Tuesday, February 24, 2009


At one point in the book Laila and her daughter Aziza were separated. Because of the stresses in her life, Aziza began to stutter. Aziza did not talk about the difficulties of her life, but preferred to talk about other things she was learning. She talked at length about the subjects she was being schooled on and at one point was talking about something similar to earthquakes. Basically, Aziza was saying that when we feel tremors on the earth there is usually a lot more going on underneath the surface. This is quite an analogy coming from this fabulous author (pgs 324,325,327):

"Aziza stammered now. Mariam noticed it first. It was subtle but perceptible, and more pronounced with words that began with t...

(Laila) thought of Aziza's stutter, and of what Aziza had said earlier about fractures and powerful collisions deep down and how sometimes all we see on the surface is a slight tremor."

This situation reminds me that, as mothers, we have to be constantly aware of what is going on with our children. They are so precious and delicate and have been given to us to care for in this life. What a responsibility! We need to be on the lookout for the "tremors" that come up in their lives and try to be aware of situations that are causing them discomfort or stress. It is sometimes difficult to find the root of a problem, but I am often amazed at the simplicity of the root when I find it. I'm not saying my children have simple problems, especially not in their eyes, I'm just saying that at age 4 and 10 they don't have as much baggage to draw from and therefore are not as complicated as adults are. I love that Kyra's teacher is so very in tune with some of the things going on in her life and that she is usually aware of a situation if I bring it up. This has been true of 4 of her 7 teachers thus far in her schooling and I feel very blessed to have such caring educators on my side. I'm also grateful that Bill is the type of father that can sit down and have a heart to heart with his daughters without it being weird. I adore him for this quality and know that his daughters will go to him for comfort when they need it.
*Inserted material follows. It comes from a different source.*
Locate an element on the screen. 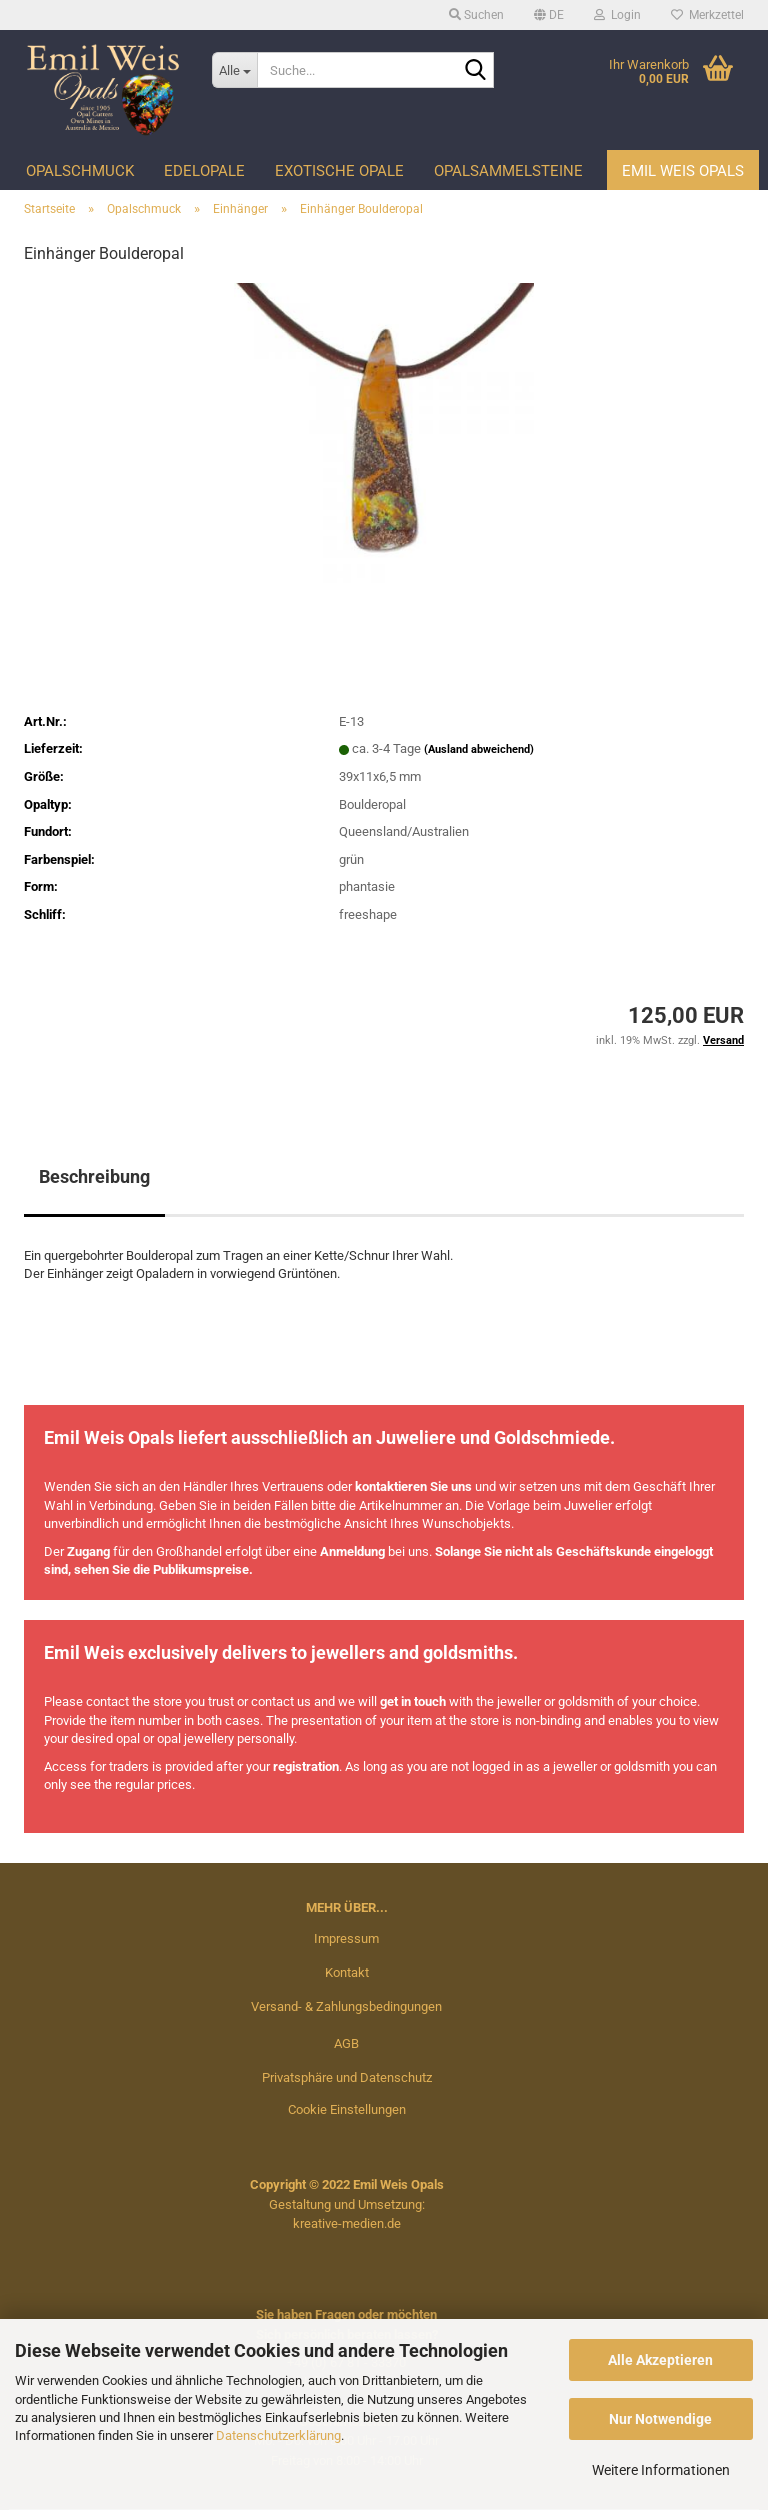 The width and height of the screenshot is (768, 2510). Beschreibung is located at coordinates (94, 1176).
I'm not the most thoughtful, sensitive, and talkative mom at all times. I think this is a reflection of how I was raised and how my mom was raised. I don't remember any touchy-feely moments with my grandmother at all, she was all business. I loved her for all she did and taught me and she was always busy. My mom is super sensitive and emotional and that always bugged me as a child, and young adult. Maybe I overcompensate to not be like my mom, maybe I am just genetically built to be like my grandmother, I don't know. I am trying to find a happy sensitive medium though. I know my limitations, when I have no compassion for a situation, and I try to let my family know that the subject is something to discuss later and really do try to get back to it when I can look at it objectively and sympathetically. If I don't do that I end up saying something like, "get over it" or simply insinuating that their feelings are an overreaction. I always feel bad about this and end up apologizing, but that doesn't make up for the lack of empathy they feel from me. I guess I'm a work in progress.